One word: Masterpiece.


----------



## Lord of the Night (Nov 18, 2009)

neferhet said:


> I came.


So did I.



Einherjar667 said:


> One word: Masterpiece.


Two words: Motherf*cking Masterpiece.

I will own one of those one day. It will take a lot of saving, but I WILL have one.


LotN


----------



## Moriouce (Oct 20, 2009)

Does anyone have the HH:Book 5 and could tell us how many Terminators that thing costs pointwise?


----------



## Stormxlr (Sep 11, 2013)

Loli said:


> Absolutely fucking beautiful model.
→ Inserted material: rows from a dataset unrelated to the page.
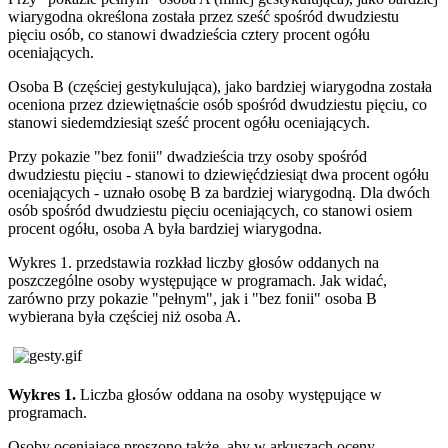
wiarygodna określona została przez sześć spośród dwudziestu
pięciu osób, co stanowi dwadzieścia cztery procent ogółu
oceniających.
Osoba B (częściej gestykulująca), jako bardziej wiarygodna została
oceniona przez dziewiętnaście osób spośród dwudziestu pięciu, co
stanowi siedemdziesiąt sześć procent ogółu oceniających.
Przy pokazie "bez fonii" dwadzieścia trzy osoby spośród
dwudziestu pięciu - stanowi to dziewięćdziesiąt dwa procent ogółu
oceniających - uznało osobę B za bardziej wiarygodną. Dla dwóch
osób spośród dwudziestu pięciu oceniających, co stanowi osiem
procent ogółu, osoba A była bardziej wiarygodna.
Wykres 1. przedstawia rozkład liczby głosów oddanych na
poszczególne osoby występujące w programach. Jak widać,
zarówno przy pokazie "pełnym", jak i "bez fonii" osoba B
wybierana była częściej niż osoba A.
Wykres 1.
Liczba głosów oddana na osoby występujące w
programach.
Osoby oceniające proszono także, aby w arkuszach oceny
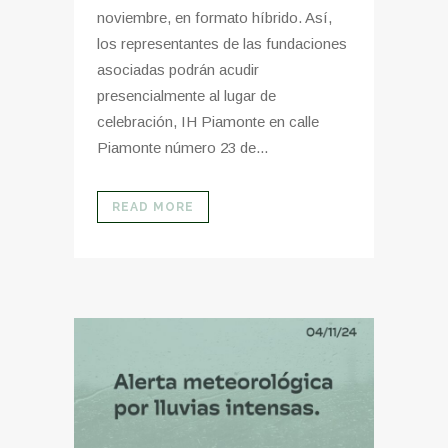
noviembre, en formato híbrido. Así,
los representantes de las fundaciones
asociadas podrán acudir
presencialmente al lugar de
celebración, IH Piamonte en calle
Piamonte número 23 de...
READ MORE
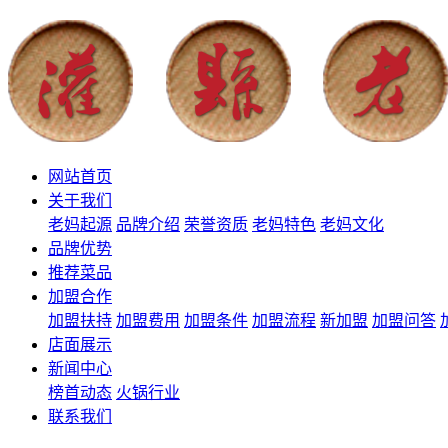
网站首页
关于我们
老妈起源
品牌介绍
荣誉资质
老妈特色
老妈文化
品牌优势
推荐菜品
加盟合作
加盟扶持
加盟费用
加盟条件
加盟流程
新加盟
加盟问答
店面展示
新闻中心
榜首动态
火锅行业
联系我们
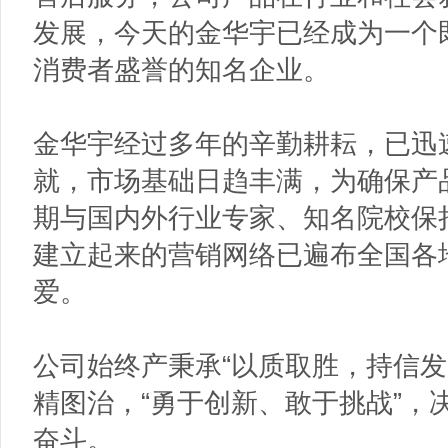
发展，今天的金华宇已经成为一个
消费者盛誉的知名企业。
金华宇经过多年的辛勤耕耘，已迅
就，市场基础日趋丰满，为确保产
期与国内外行业专家、知名院校保
建立起来的营销网络已遍布全国各
爱。
公司始终产秉承“以质取胜，持信发
精图治，“勇于创新、敢于挑战”，
奋斗。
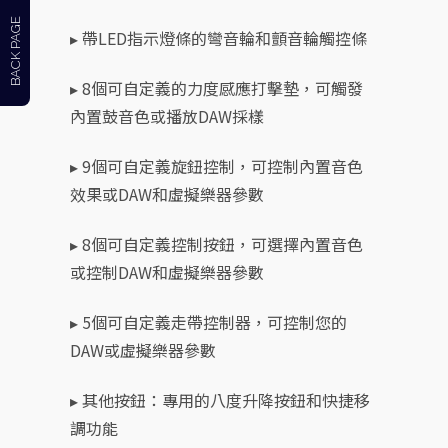
BACK PAGE
▸ 帶LED指示燈條的彎音輪和顫音輪觸控條
▸ 8個可自定義的力度感應打擊墊，可觸發
內置鼓音色或播放DAW採樣
▸ 9個可自定義旋鈕控制，可控制內置音色
效果或DAW和虛擬樂器參數
▸ 8個可自定義控制按鈕，可選擇內置音色
或控制DAW和虛擬樂器參數
▸ 5個可自定義走帶控制器，可控制您的
DAW或虛擬樂器參數
▸ 其他按鈕：專用的八度升降按鈕和快捷移
調功能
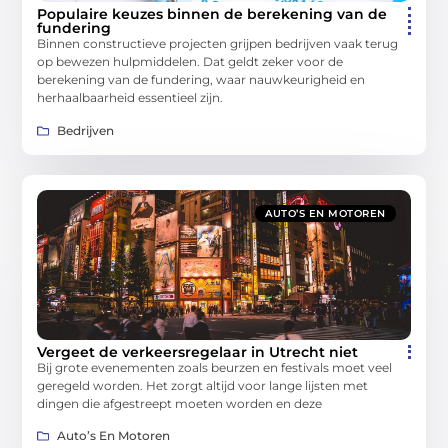
Populaire keuzes binnen de berekening van de
fundering
Binnen constructieve projecten grijpen bedrijven vaak terug
op bewezen hulpmiddelen. Dat geldt zeker voor de
berekening van de fundering, waar nauwkeurigheid en
herhaalbaarheid essentieel zijn.
Bedrijven
AUTO’S EN MOTOREN
Vergeet de verkeersregelaar in Utrecht niet
Bij grote evenementen zoals beurzen en festivals moet veel
geregeld worden. Het zorgt altijd voor lange lijsten met
dingen die afgestreept moeten worden en deze
Auto’s En Motoren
Unfortunately even if I had the money to buy it and skill and confidence to paint it I would never have it because even if I found a place to put it on display, I'd never be able to use it since I'd have no way of transporting the beautiful thing.


Well its seriously is more of a collectors item. Paint it put it on the shelf and look at it, also it kinda comes down to that if you cant transport it, you cant afford it.
Im sure thats what FW is thinking too.


----------



## Bindi Baji (Apr 23, 2009)

Vaz said:


> Waiting until they release left and right handed Saturnyne Lascutters


just spent five minutes wondering if I misread that, 
clearly I did as it definitely did not state "Satsuma Lascutters"


----------



## Vaz (Mar 19, 2008)

Moriouce said:


> Does anyone have the HH:Book 5 and could tell us how many Terminators that thing costs pointwise?


Baseline, based it costs 550 Meltabombs, but depending on upgrade options comes to 580 Meltabombs.

@Bindi, I think I might try and fit one with a taser. Close enough?


----------



## Bindi Baji (Apr 23, 2009)

Vaz said:


> @Bindi, I think I might try and fit one with a taser. Close enough?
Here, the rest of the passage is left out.